This project attempts to build a functional English proficiency test from a sparse dataset consisting of user interactions with multiple choice questions. It began by exploring and refining the available data, moved on to proving that a machine learning model can predict proficiency based on that data, then culminated (for the purposes of this repository) in the deployment of a Web application.

This repository is a capstone project deliverable for the Udacity Data Science Nanodegree. All work was done by Evan Quinlan, including data analysis, data pipeline construction, Web application development, and Web application deployment, during enrollment in the nanodegree program. Work was done while employed by Transparent Language, the proprietor of the data, and is shared publicly and submitted to Udacity with permission of Transparent Language. Please see the License section for more information.

Problem

While I was enrolled in the nanodegree program, a unique data science problem fell into my lap that fit the requirements for a capstone project.

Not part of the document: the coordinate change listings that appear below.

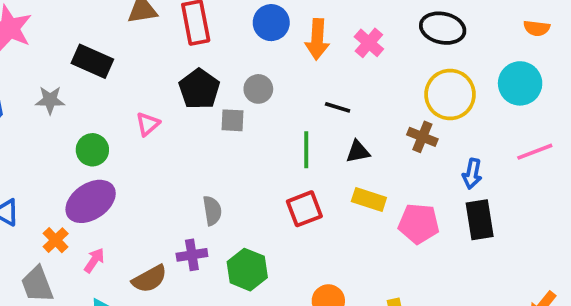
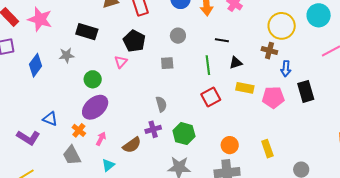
black pentagon: (199, 89) -> (134, 41), moved
gray square: (233, 120) -> (167, 63), moved
blue arrow: (472, 174) -> (286, 69), moved

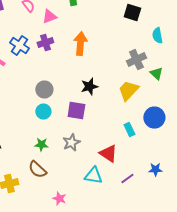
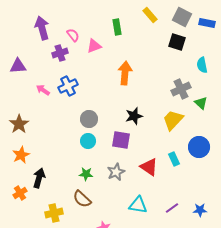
purple cross: (45, 42) -> (60, 53), moved
blue cross: (19, 46) -> (68, 86), moved, turned 30
red triangle: (108, 154) -> (149, 167), moved
blue star: (155, 170) -> (200, 210), moved

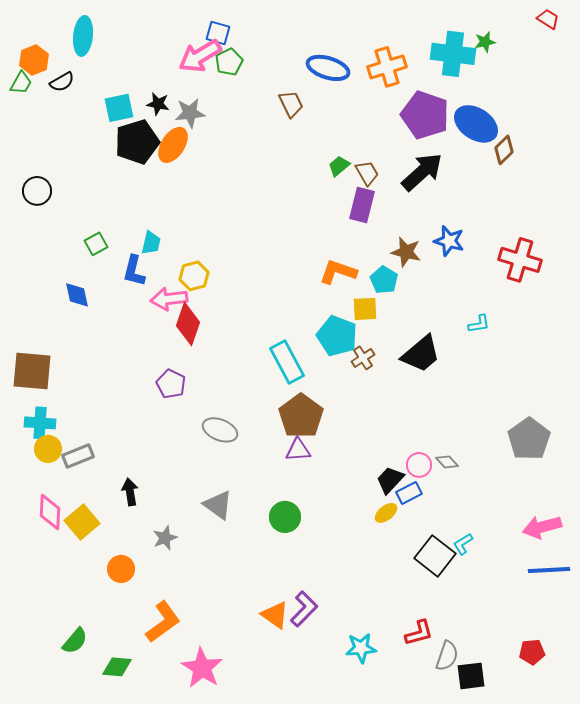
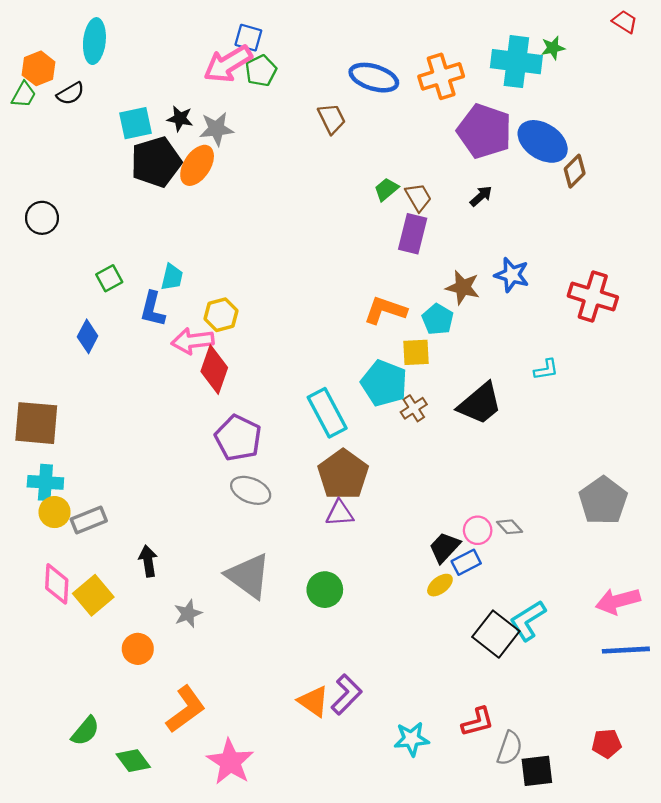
black arrow: (422, 172) -> (481, 196), size x0.5
blue diamond: (77, 295) -> (88, 336), turned 40
purple pentagon: (171, 384) -> (238, 438), moved, size x1.4
gray triangle: (218, 505) -> (248, 576), size x1.4
cyan L-shape: (463, 544) -> (528, 620), size x1.6
green diamond: (117, 667) -> (133, 761), turned 48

The CEO of the company I work for as Director of Product, Transparent Language, wanted to know if an English proficiency test could be created based on data generated by the company's English language game, Which Is English?. The game challenges players to answer binary questions about the English language then provides them with a score, which may be posted on a leaderboard. A good score, however, doesn't necessarily reflect true English knowledge, since players may have memorized answers or sped through the game to increase their points. The CEO did not want to devote "official" company resources to this endeavor, so he allowed me to pursue it personally and in an "unofficial" capacity, agreeing to let me share the work as long as I respected proprietary company information.

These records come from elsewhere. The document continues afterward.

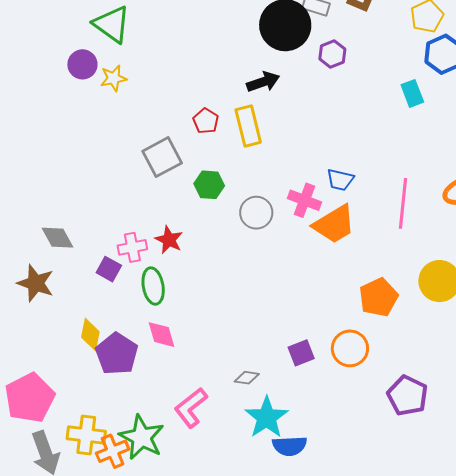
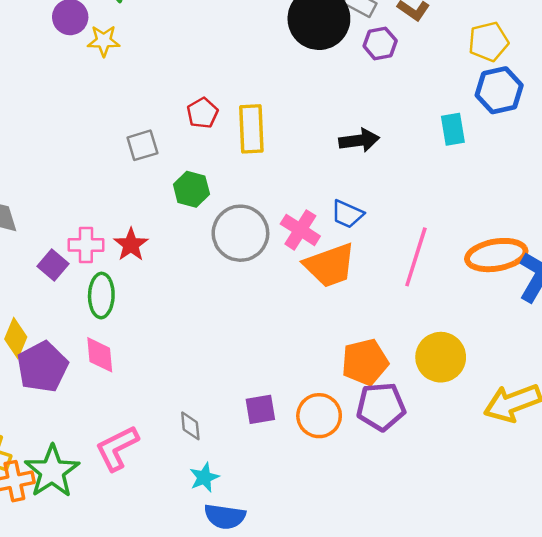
purple hexagon: (332, 54) -> (380, 43), moved
black arrow: (263, 82) -> (359, 140), moved
gray square: (162, 157) -> (142, 145), size x0.7
gray circle: (256, 213) -> (240, 233), size x1.4
gray diamond: (247, 378) -> (190, 426), turned 65
purple pentagon: (407, 396) -> (381, 407), moved, turned 30
cyan star: (267, 417) -> (204, 477), size x0.6

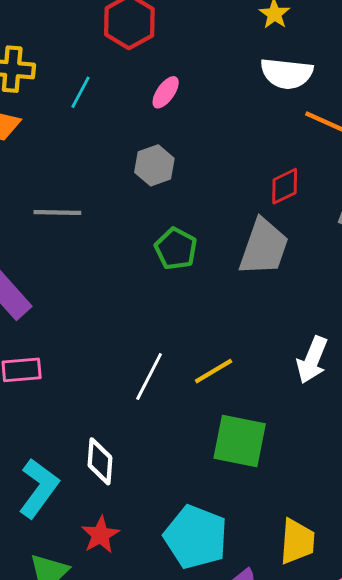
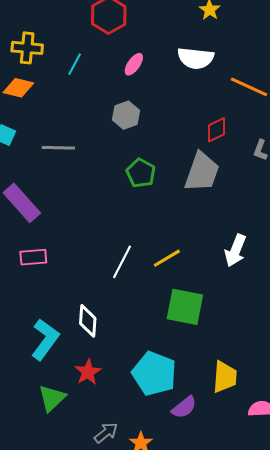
white semicircle: (287, 73) -> (196, 58), moved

The question is, can data generated by the game form the basis of an English proficiency test? And moreover, can this be done more efficiently than traditional computerized adaptive testing techniques would allow?

What "proficiency test" means to some may differ wildly from what it means to others, but in its broadest sense, it is a series of questions (preferably adaptive) which, after being answered (or skipped, as allowed), indicate the degree of some relative, latent ability in the test-taker. The test need only measure some kind of English language ability, so the answer does not depend on testing all four major language skills, namely reading, writing, listening, and speaking.

Solution

To solve this problem, I will do a little innovating and try to build a decision tree that can be dissected and treated as an adaptive English proficiency test. The steps I took were:

  1. Explore available data from a MySQL database
  2. Extract and explore relevant data
  3. Fill in sparse data with Funk SVD, creating a matrix of predictions of how well each user will answer each item
  4. Use predictive data to create target variables representing user English proficiency scores
  5. Train and test a decision tree
  6. Use the decision tree structure to build an adaptive test

The idea is, I present each node of the decision tree as a test question. Upon receiving an answer, I follow the tree's internal logic to choose the next question. Just like in a traditional adaptive test, questions with the most information (i.e. best ability to discriminate users by their latent ability) are presented first.

Test generation

Libraries

Although unused in this project, to employ the fallback strategy of computerized adaptive testing, I'd use the excellent catsim library.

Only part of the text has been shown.